▶ **WHAT THIS TASK INVOLVES**
In the entries below, filter for the word "armband" and copy every matching line.

--- DATA EXTRACT Enclosed Below ---

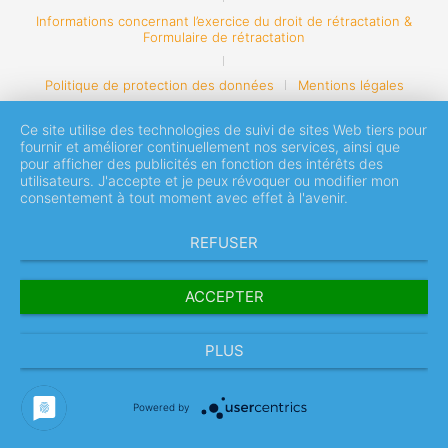
Informations concernant l’exercice du droit de rétractation &
Formulaire de rétractation
Politique de protection des données
Mentions légales
Ce site utilise des technologies de suivi de sites Web tiers pour
fournir et améliorer continuellement nos services, ainsi que
pour afficher des publicités en fonction des intérêts des
utilisateurs. J'accepte et je peux révoquer ou modifier mon
consentement à tout moment avec effet à l'avenir.
REFUSER
ACCEPTER
PLUS
Powered by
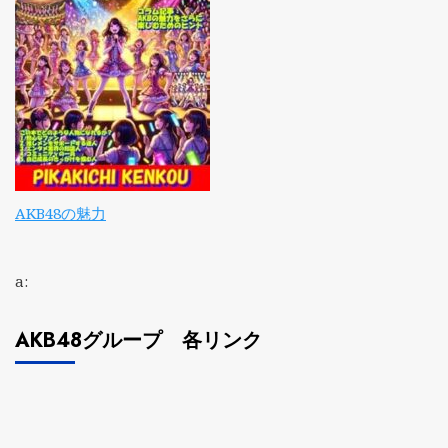
AKB48の魅力
a:
AKB48グループ 各リンク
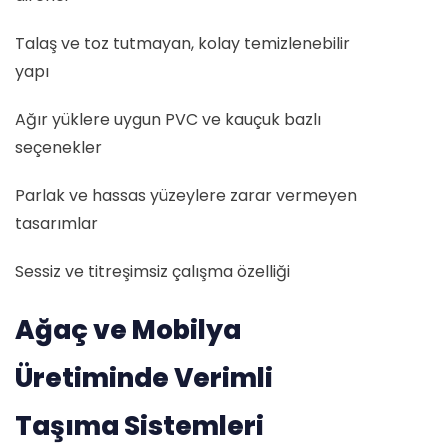
Talaş ve toz tutmayan, kolay temizlenebilir
yapı
Ağır yüklere uygun PVC ve kauçuk bazlı
seçenekler
Parlak ve hassas yüzeylere zarar vermeyen
tasarımlar
Sessiz ve titreşimsiz çalışma özelliği
Ağaç ve Mobilya
Üretiminde Verimli
Taşıma Sistemleri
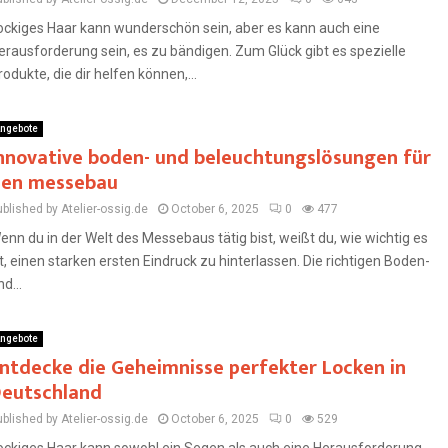
ockiges Haar kann wunderschön sein, aber es kann auch eine
erausforderung sein, es zu bändigen. Zum Glück gibt es spezielle
rodukte, die dir helfen können,...
ngebote
nnovative boden- und beleuchtungslösungen für
en messebau
blished by Atelier-ossig.de
October 6, 2025
0
477
enn du in der Welt des Messebaus tätig bist, weißt du, wie wichtig es
st, einen starken ersten Eindruck zu hinterlassen. Die richtigen Boden-
d...
ngebote
ntdecke die Geheimnisse perfekter Locken in
eutschland
blished by Atelier-ossig.de
October 6, 2025
0
529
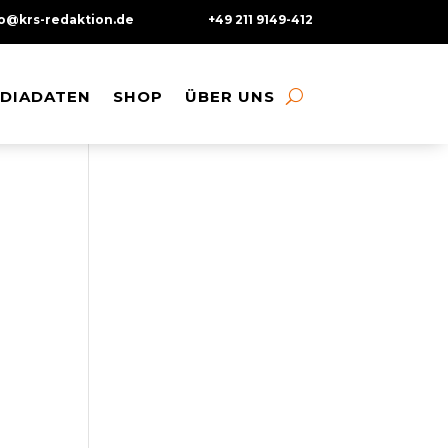
fo@krs-redaktion.de
+49 211 9149-412
DIADATEN
DIADATEN
SHOP
SHOP
ÜBER UNS
ÜBER UNS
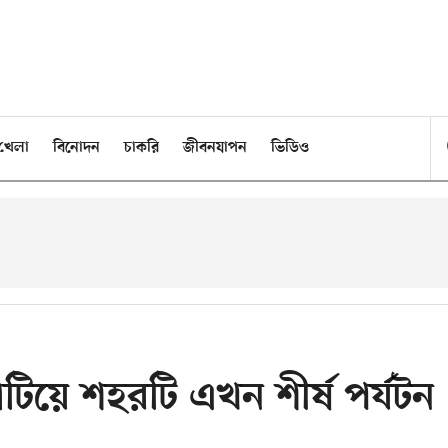
খেলা
বিনোদন
চাকরি
জীবনযাপন
ভিডিও
টিয়ে শহরটি এখন শীর্ষ পর্যটন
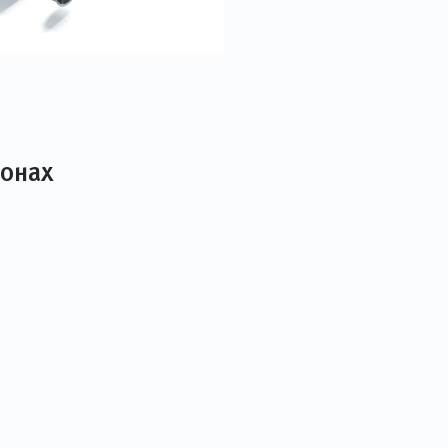
лонах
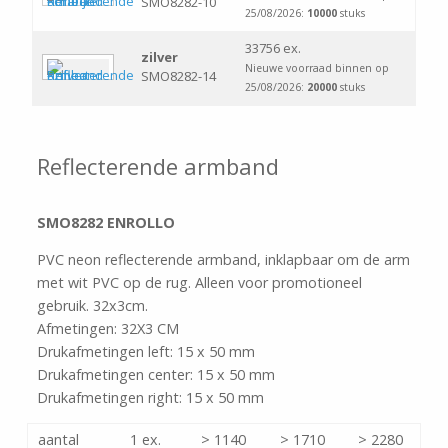
SMO8282-10
25/08/2026:
10000
stuks
33756 ex.
zilver
Nieuwe voorraad binnen op
SMO8282-14
25/08/2026:
20000
stuks
Reflecterende armband
SMO8282 ENROLLO
PVC neon reflecterende armband, inklapbaar om de arm
met wit PVC op de rug. Alleen voor promotioneel
gebruik. 32x3cm.
Afmetingen: 32X3 CM
Drukafmetingen left: 15 x 50 mm
Drukafmetingen center: 15 x 50 mm
Drukafmetingen right: 15 x 50 mm
aantal
1 ex.
> 1140
> 1710
> 2280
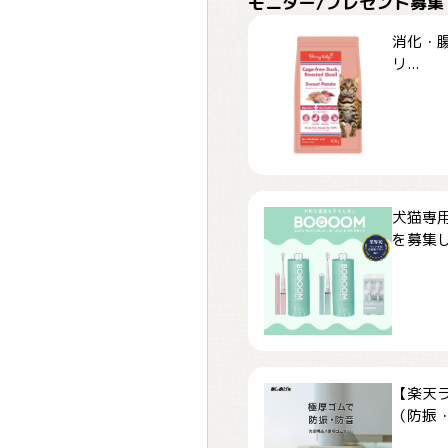
モニター/プレゼント募集
消化・腸
リ...
犬猫専用
を募集しま
【楽天
（防振・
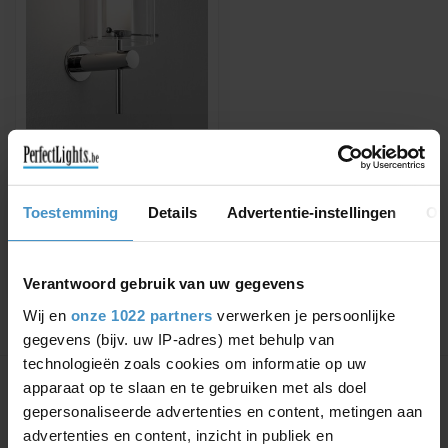
ASTRO
WANDLAMP AREZZO
WALL GEPOLIJST
CHROOM IP44
Toestemming
Details
Advertentie-instellingen
Ov
Wandlamp geschikt voor
vochtige ruimte
€162,84
€177,00
Verantwoord gebruik van uw gegevens
Wij en
onze 1022 partners
verwerken je persoonlijke
gegevens (bijv. uw IP-adres) met behulp van
Toon
1
-
1
van 1
technologieën zoals cookies om informatie op uw
apparaat op te slaan en te gebruiken met als doel
gepersonaliseerde advertenties en content, metingen aan
advertenties en content, inzicht in publiek en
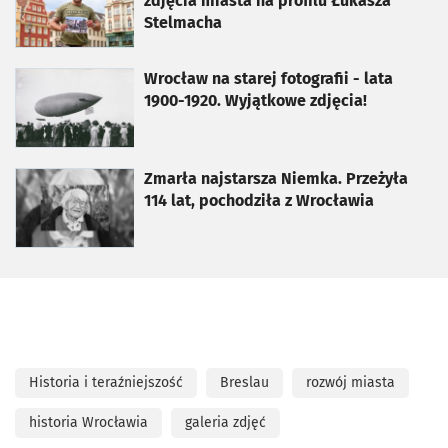
zdjęcia miasta na profilu Łukasza
Stelmacha
otworzy się w nowej karcie
Wrocław na starej fotografii - lata
1900-1920. Wyjątkowe zdjęcia!
otworzy się w nowej karcie
Zmarła najstarsza Niemka. Przeżyła
114 lat, pochodziła z Wrocławia
Historia i teraźniejszość
Breslau
rozwój miasta
historia Wrocławia
galeria zdjęć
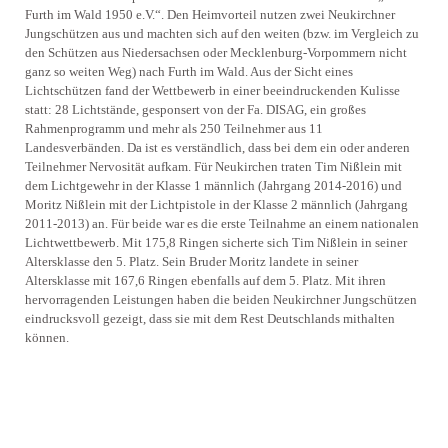
Furth im Wald 1950 e.V.“. Den Heimvorteil nutzen zwei Neukirchner
Jungschützen aus und machten sich auf den weiten (bzw. im Vergleich zu
den Schützen aus Niedersachsen oder Mecklenburg-Vorpommern nicht
ganz so weiten Weg) nach Furth im Wald. Aus der Sicht eines
Lichtschützen fand der Wettbewerb in einer beeindruckenden Kulisse
statt: 28 Lichtstände, gesponsert von der Fa. DISAG, ein großes
Rahmenprogramm und mehr als 250 Teilnehmer aus 11
Landesverbänden. Da ist es verständlich, dass bei dem ein oder anderen
Teilnehmer Nervosität aufkam. Für Neukirchen traten Tim Nißlein mit
dem Lichtgewehr in der Klasse 1 männlich (Jahrgang 2014-2016) und
Moritz Nißlein mit der Lichtpistole in der Klasse 2 männlich (Jahrgang
2011-2013) an. Für beide war es die erste Teilnahme an einem nationalen
Lichtwettbewerb. Mit 175,8 Ringen sicherte sich Tim Nißlein in seiner
Altersklasse den 5. Platz. Sein Bruder Moritz landete in seiner
Altersklasse mit 167,6 Ringen ebenfalls auf dem 5. Platz. Mit ihren
hervorragenden Leistungen haben die beiden Neukirchner Jungschützen
eindrucksvoll gezeigt, dass sie mit dem Rest Deutschlands mithalten
können.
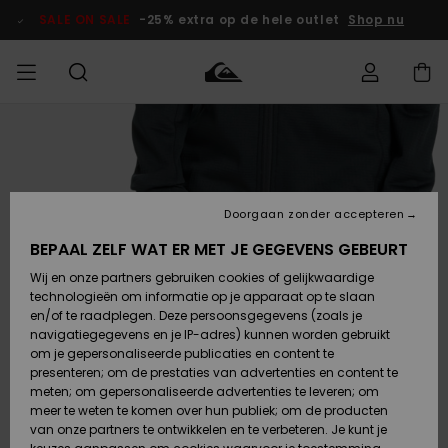
Ga
naar
SALE ON SALE
-25% extra op de hele outlet
Shop nu
Productinformatie
français
Toegang tot
HEREN
Kleding
Kleding
Shop
Heren Surf
Heren Snow
HEREN
mijn bestelling
Shop
Shop
OUTLET
Nederlands
JONGENS
Levering
Accessoires
Accessoires
Nieuw
Doorgaan zonder accepteren
Toegekomen
Kinderen
Kinderen
Outlet
DAMES
Surf Shop
Snow Shop
Kinderen
BEPAAL ZELF WAT ER MET JE GEGEVENS GEBEURT
Retouren
Wij en onze partners gebruiken cookies of gelijkwaardige
Schoenen &
Schoenen &
technologieën om informatie op je apparaat op te slaan
Slippers
Slippers
Highlights
SURF
Betaling
Highlights
Dames
VROUW
en/of te raadplegen. Deze persoonsgegevens (zoals je
Snow Shop
OUTLET
navigatiegegevens en je IP-adres) kunnen worden gebruikt
SNOW
om je gepersonaliseerde publicaties en content te
Giftcard
Surf /
Surf /
Snow
presenteren; om de prestaties van advertenties en content te
Water
Water
Community
meten; om gepersonaliseerde advertenties te leveren; om
Highlights
SALE ON
meer te weten te komen over hun publiek; om de producten
Quiksilver
SALE
van onze partners te ontwikkelen en te verbeteren. Je kunt je
Freedom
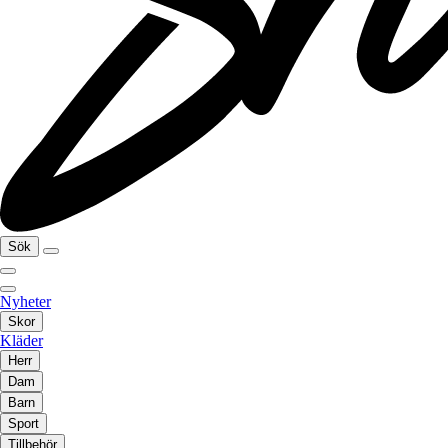
Sök
Nyheter
Skor
Kläder
Herr
Dam
Barn
Sport
Tillbehör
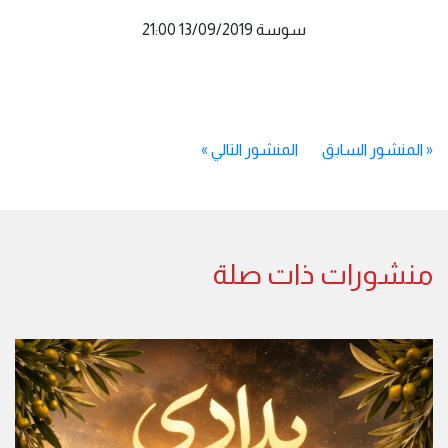
سوسة 13/09/2019 21:00
«
المنشور السابق
المنشور التالي
»
منشورات ذات صلة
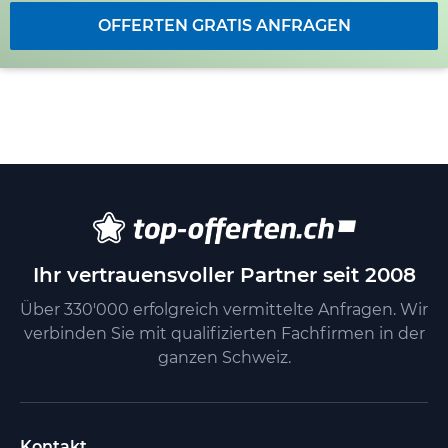
OFFERTEN GRATIS ANFRAGEN
Ihr vertrauensvoller Partner seit 2008
Über 330'000 erfolgreich vermittelte Anfragen. Wir
verbinden Sie mit qualifizierten Fachfirmen in der
ganzen Schweiz.
Kontakt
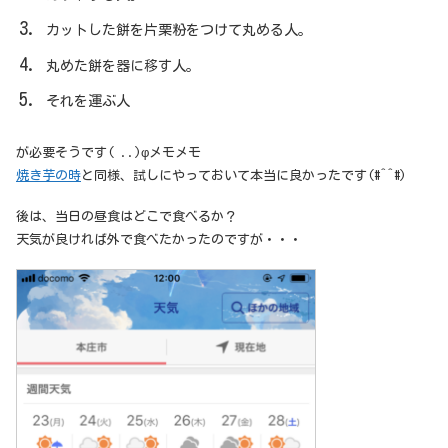
カットした餅を片栗粉をつけて丸める人。
丸めた餅を器に移す人。
それを運ぶ人
が必要そうです( ..)φメモメモ
焼き芋の時
と同様、試しにやっておいて本当に良かったです(#^^#)
後は、当日の昼食はどこで食べるか？
天気が良ければ外で食べたかったのですが・・・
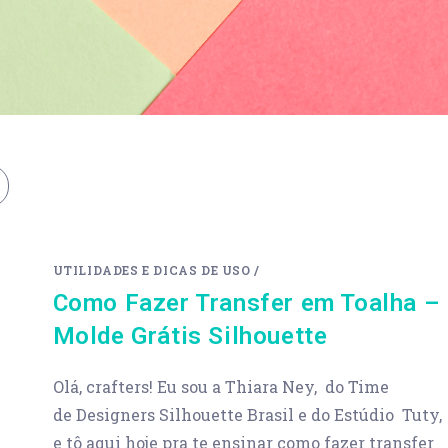
UTILIDADES E DICAS DE USO
/
Como Fazer Transfer em Toalha –
Molde Grátis Silhouette
Olá, crafters! Eu sou a Thiara Ney, do Time
de Designers Silhouette Brasil e do Estúdio Tuty,
e tô aqui hoje pra te ensinar como fazer transfer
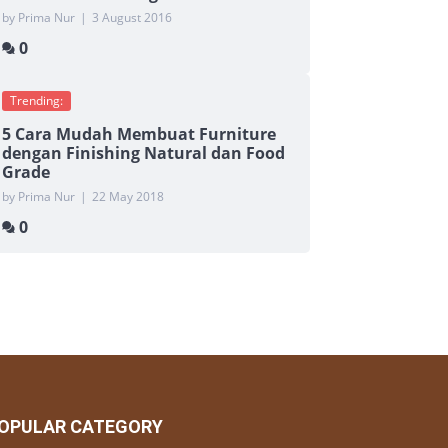
by Prima Nur
|
3 August 2016
0
Trending:
5 Cara Mudah Membuat Furniture
dengan Finishing Natural dan Food
Grade
by Prima Nur
|
22 May 2018
0
OPULAR CATEGORY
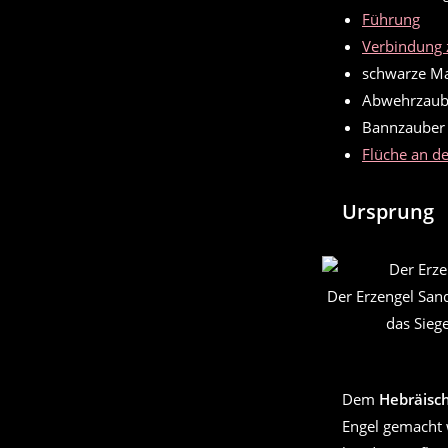
Führung
Verbindung 
schwarze Ma
Abwehrzaub
Bannzauber
Flüche an d
Ursprung
Der Erzengel Sand
das Sieg
Dem
Hebräisc
Engel gemacht 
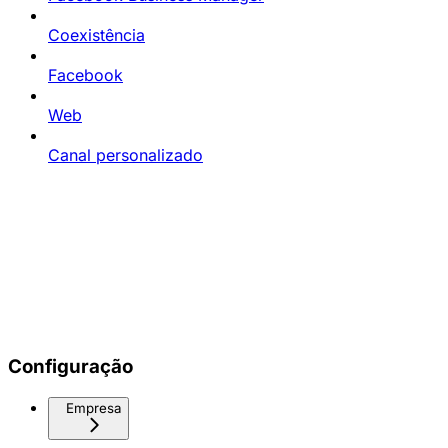
Coexistência
Facebook
Web
Canal personalizado
Configuração
Empresa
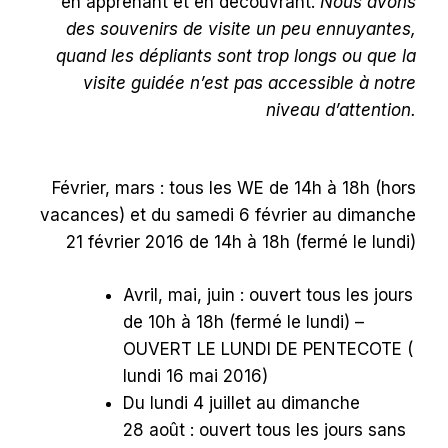
en apprenant et en découvrant.
Nous avons
des souvenirs de visite un peu ennuyantes,
quand les dépliants sont trop longs ou que la
visite guidée n’est pas accessible à notre
niveau d’attention.
Février, mars : tous les WE de 14h à 18h (hors
vacances) et du samedi 6 février au dimanche
21 février 2016 de 14h à 18h (fermé le lundi)
Avril, mai, juin : ouvert tous les jours
de 10h à 18h (fermé le lundi) –
OUVERT LE LUNDI DE PENTECOTE (
lundi 16 mai 2016)
Du lundi 4 juillet au dimanche
28 août : ouvert tous les jours sans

--- End of Enclosed DATA EXTRACT ---

▶ **SOLUTION TO THE PROBLEM**
Reflecterende armband
PVC neon reflecterende armband, inklapbaar om de arm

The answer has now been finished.